### Activity
Wherever "ZSOiZ" turns up in a line of the entries below, that line counts. Say how many such lines there are, with no other words.

**** Input data ****

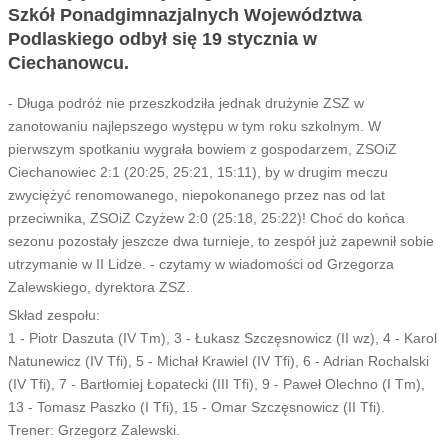
Szkół Ponadgimnazjalnych Województwa
Podlaskiego odbył się 19 stycznia w
Ciechanowcu.
- Długa podróż nie przeszkodziła jednak drużynie ZSZ w
zanotowaniu najlepszego występu w tym roku szkolnym. W
pierwszym spotkaniu wygrała bowiem z gospodarzem, ZSOiZ
Ciechanowiec 2:1 (20:25, 25:21, 15:11), by w drugim meczu
zwyciężyć renomowanego, niepokonanego przez nas od lat
przeciwnika, ZSOiZ Czyżew 2:0 (25:18, 25:22)! Choć do końca
sezonu pozostały jeszcze dwa turnieje, to zespół już zapewnił sobie
utrzymanie w II Lidze. - czytamy w wiadomości od Grzegorza
Zalewskiego, dyrektora ZSZ.
Skład zespołu:
1 - Piotr Daszuta (IV Tm), 3 - Łukasz Szczęsnowicz (II wz), 4 - Karol
Natunewicz (IV Tfi), 5 - Michał Krawiel (IV Tfi), 6 - Adrian Rochalski
(IV Tfi), 7 - Bartłomiej Łopatecki (III Tfi), 9 - Paweł Olechno (I Tm),
13 - Tomasz Paszko (I Tfi), 15 - Omar Szczęsnowicz (II Tfi).
Trener: Grzegorz Zalewski.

****

### Exercise response
2